Note: no sanity checking is performed on the fields to reduce the cycles during
      fuzzing.
---
 xen/arch/x86/hvm/hvm.c                 |  4 ++--
 xen/arch/x86/hvm/vmx/vmx.c             | 17 ++++++++++++++++-
 xen/include/public/arch-x86/hvm/save.h | 13 +++++++++++++
 3 files changed, 31 insertions(+), 3 deletions(-)

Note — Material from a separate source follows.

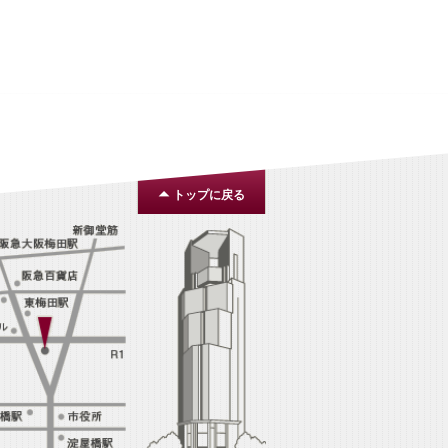
トップに戻る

diff --git a/xen/arch/x86/hvm/hvm.c b/xen/arch/x86/hvm/hvm.c
index 709a4191ef..c502d0851e 100644
--- a/xen/arch/x86/hvm/hvm.c
+++ b/xen/arch/x86/hvm/hvm.c
@@ -894,7 +894,7 @@ static int cf_check hvm_save_cpu_ctxt(struct vcpu *v, hvm_domain_context_t *h)
     if ( v->fpu_initialised )
     {
         memcpy(ctxt.fpu_regs, v->arch.fpu_ctxt, sizeof(ctxt.fpu_regs));
-        ctxt.flags = XEN_X86_FPU_INITIALISED;
+        ctxt.flags |= XEN_X86_FPU_INITIALISED;
     }
 
     return hvm_save_entry(CPU, v->vcpu_id, h, &ctxt);
@@ -1025,7 +1025,7 @@ static int cf_check hvm_load_cpu_ctxt(struct domain *d, hvm_domain_context_t *h)
         return -EINVAL;
     }
 
-    if ( (ctxt.flags & ~XEN_X86_FPU_INITIALISED) != 0 )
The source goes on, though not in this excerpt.